Aardvark is an embeddable runtime for executing Python and JavaScript bundles inside V8. Python runs through Pyodide inside the V8 isolate; JavaScript bundles run directly on the same V8 wrapper. Hosts provide ZIP bundles, staged Pyodide distributions, resource policies, and the process boundary.
The crate is still experimental. Public APIs, manifests, and runtime semantics may change, and this is not a production-hardening claim.
- Persistent isolates – Keep Python warm between calls, reuse shared buffers, and avoid remounting bundles unless the code changes.
- Warm snapshots – Capture Pyodide state with package overlays and reject reuse when the staged distribution fingerprint changes.
- Sandbox policies – Enforce per-invocation budgets for wall time, CPU, heap, filesystem writes, and outbound network hosts.
- Self-describing bundles – Ship code, manifest, and dependency hints together as a ZIP; hosts can honour or override the manifest contract at runtime.
- Structured diagnostics – Every invocation returns stdout/stderr, exceptions, resource usage, policy violations, queue timing, and reset timing.
- Runtime pooling – Amortise startup cost with bundle-aware pools, warmed hosts, and registry caches for repeated bundles.
- JavaScript runtime – Run pre-bundled JavaScript modules alongside Python handlers.

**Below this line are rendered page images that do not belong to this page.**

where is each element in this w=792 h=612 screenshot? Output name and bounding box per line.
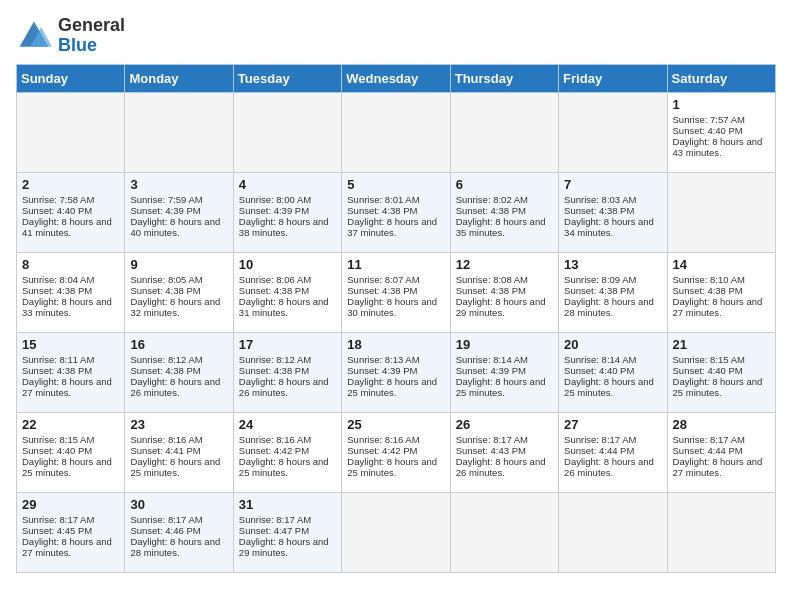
day-number: 21 (673, 337, 770, 352)
day-cell-20: 20 Sunrise: 8:14 AM Sunset: 4:40 PM Dayl… (559, 332, 667, 412)
sunset-label: Sunset: 4:39 PM (130, 205, 200, 216)
sunrise-label: Sunrise: 8:17 AM (130, 514, 202, 525)
day-cell-8: 8 Sunrise: 8:04 AM Sunset: 4:38 PM Dayli… (17, 252, 125, 332)
calendar-header-row: SundayMondayTuesdayWednesdayThursdayFrid… (17, 64, 776, 92)
daylight-label: Daylight: 8 hours and 29 minutes. (456, 296, 546, 318)
sunrise-label: Sunrise: 8:01 AM (347, 194, 419, 205)
sunset-label: Sunset: 4:39 PM (239, 205, 309, 216)
day-number: 31 (239, 497, 336, 512)
day-cell-9: 9 Sunrise: 8:05 AM Sunset: 4:38 PM Dayli… (125, 252, 233, 332)
day-number: 24 (239, 417, 336, 432)
day-number: 22 (22, 417, 119, 432)
daylight-label: Daylight: 8 hours and 34 minutes. (564, 216, 654, 238)
day-number: 10 (239, 257, 336, 272)
sunset-label: Sunset: 4:38 PM (347, 205, 417, 216)
daylight-label: Daylight: 8 hours and 25 minutes. (347, 456, 437, 478)
day-cell-27: 27 Sunrise: 8:17 AM Sunset: 4:44 PM Dayl… (559, 412, 667, 492)
day-cell-14: 14 Sunrise: 8:10 AM Sunset: 4:38 PM Dayl… (667, 252, 775, 332)
calendar-week-row: 2 Sunrise: 7:58 AM Sunset: 4:40 PM Dayli… (17, 172, 776, 252)
weekday-header-tuesday: Tuesday (233, 64, 341, 92)
sunset-label: Sunset: 4:42 PM (347, 445, 417, 456)
daylight-label: Daylight: 8 hours and 25 minutes. (130, 456, 220, 478)
day-number: 12 (456, 257, 553, 272)
day-cell-22: 22 Sunrise: 8:15 AM Sunset: 4:40 PM Dayl… (17, 412, 125, 492)
weekday-header-thursday: Thursday (450, 64, 558, 92)
day-cell-13: 13 Sunrise: 8:09 AM Sunset: 4:38 PM Dayl… (559, 252, 667, 332)
day-cell-25: 25 Sunrise: 8:16 AM Sunset: 4:42 PM Dayl… (342, 412, 450, 492)
day-number: 9 (130, 257, 227, 272)
daylight-label: Daylight: 8 hours and 43 minutes. (673, 136, 763, 158)
daylight-label: Daylight: 8 hours and 26 minutes. (239, 376, 329, 398)
calendar-week-row: 22 Sunrise: 8:15 AM Sunset: 4:40 PM Dayl… (17, 412, 776, 492)
calendar-week-row: 8 Sunrise: 8:04 AM Sunset: 4:38 PM Dayli… (17, 252, 776, 332)
day-cell-19: 19 Sunrise: 8:14 AM Sunset: 4:39 PM Dayl… (450, 332, 558, 412)
day-cell-16: 16 Sunrise: 8:12 AM Sunset: 4:38 PM Dayl… (125, 332, 233, 412)
day-number: 8 (22, 257, 119, 272)
daylight-label: Daylight: 8 hours and 27 minutes. (673, 296, 763, 318)
sunrise-label: Sunrise: 8:16 AM (130, 434, 202, 445)
sunset-label: Sunset: 4:43 PM (456, 445, 526, 456)
weekday-header-monday: Monday (125, 64, 233, 92)
sunset-label: Sunset: 4:38 PM (564, 285, 634, 296)
day-number: 2 (22, 177, 119, 192)
sunset-label: Sunset: 4:44 PM (673, 445, 743, 456)
daylight-label: Daylight: 8 hours and 25 minutes. (347, 376, 437, 398)
sunset-label: Sunset: 4:47 PM (239, 525, 309, 536)
daylight-label: Daylight: 8 hours and 26 minutes. (456, 456, 546, 478)
weekday-header-saturday: Saturday (667, 64, 775, 92)
sunset-label: Sunset: 4:38 PM (239, 365, 309, 376)
sunrise-label: Sunrise: 8:17 AM (673, 434, 745, 445)
day-number: 28 (673, 417, 770, 432)
daylight-label: Daylight: 8 hours and 27 minutes. (22, 536, 112, 558)
sunset-label: Sunset: 4:40 PM (22, 445, 92, 456)
sunset-label: Sunset: 4:44 PM (564, 445, 634, 456)
sunrise-label: Sunrise: 8:15 AM (22, 434, 94, 445)
empty-cell (233, 92, 341, 172)
sunrise-label: Sunrise: 8:05 AM (130, 274, 202, 285)
sunrise-label: Sunrise: 7:58 AM (22, 194, 94, 205)
empty-cell (667, 172, 775, 252)
sunrise-label: Sunrise: 7:57 AM (673, 114, 745, 125)
calendar-week-row: 15 Sunrise: 8:11 AM Sunset: 4:38 PM Dayl… (17, 332, 776, 412)
sunset-label: Sunset: 4:42 PM (239, 445, 309, 456)
empty-cell (667, 492, 775, 572)
day-cell-7: 7 Sunrise: 8:03 AM Sunset: 4:38 PM Dayli… (559, 172, 667, 252)
day-cell-5: 5 Sunrise: 8:01 AM Sunset: 4:38 PM Dayli… (342, 172, 450, 252)
sunrise-label: Sunrise: 8:14 AM (564, 354, 636, 365)
sunset-label: Sunset: 4:38 PM (347, 285, 417, 296)
day-number: 18 (347, 337, 444, 352)
day-cell-23: 23 Sunrise: 8:16 AM Sunset: 4:41 PM Dayl… (125, 412, 233, 492)
day-number: 13 (564, 257, 661, 272)
page-header: GeneralBlue (16, 16, 776, 56)
day-number: 16 (130, 337, 227, 352)
sunrise-label: Sunrise: 8:16 AM (347, 434, 419, 445)
empty-cell (125, 92, 233, 172)
daylight-label: Daylight: 8 hours and 35 minutes. (456, 216, 546, 238)
day-cell-30: 30 Sunrise: 8:17 AM Sunset: 4:46 PM Dayl… (125, 492, 233, 572)
day-number: 3 (130, 177, 227, 192)
day-cell-17: 17 Sunrise: 8:12 AM Sunset: 4:38 PM Dayl… (233, 332, 341, 412)
sunset-label: Sunset: 4:46 PM (130, 525, 200, 536)
day-number: 5 (347, 177, 444, 192)
calendar-week-row: 1 Sunrise: 7:57 AM Sunset: 4:40 PM Dayli… (17, 92, 776, 172)
sunrise-label: Sunrise: 8:12 AM (239, 354, 311, 365)
daylight-label: Daylight: 8 hours and 26 minutes. (564, 456, 654, 478)
day-cell-3: 3 Sunrise: 7:59 AM Sunset: 4:39 PM Dayli… (125, 172, 233, 252)
sunrise-label: Sunrise: 8:03 AM (564, 194, 636, 205)
sunrise-label: Sunrise: 8:16 AM (239, 434, 311, 445)
day-number: 25 (347, 417, 444, 432)
sunset-label: Sunset: 4:39 PM (456, 365, 526, 376)
sunrise-label: Sunrise: 8:09 AM (564, 274, 636, 285)
day-number: 19 (456, 337, 553, 352)
daylight-label: Daylight: 8 hours and 25 minutes. (239, 456, 329, 478)
day-number: 15 (22, 337, 119, 352)
sunrise-label: Sunrise: 8:14 AM (456, 354, 528, 365)
day-number: 30 (130, 497, 227, 512)
day-cell-15: 15 Sunrise: 8:11 AM Sunset: 4:38 PM Dayl… (17, 332, 125, 412)
sunset-label: Sunset: 4:45 PM (22, 525, 92, 536)
sunrise-label: Sunrise: 8:17 AM (239, 514, 311, 525)
daylight-label: Daylight: 8 hours and 25 minutes. (564, 376, 654, 398)
daylight-label: Daylight: 8 hours and 38 minutes. (239, 216, 329, 238)
empty-cell (17, 92, 125, 172)
daylight-label: Daylight: 8 hours and 41 minutes. (22, 216, 112, 238)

JavaScript supports the same manifest language selection, JSON/RawCtx invocation paths, shared-buffer output, and network policy path; it does not resolve npm packages or
node_modules.
The CLI is intended for local smoke tests and debugging; production setups should embed the library directly.
cargo run -p aardvark-cli -- assets stage --variant full
PYODIDE_DIST_DIR="$(find .aardvark/pyodide-distributions -maxdepth 1 -type d -name 'aardvark-*-pyodide-v0.29.4-full' | sort | tail -n 1)"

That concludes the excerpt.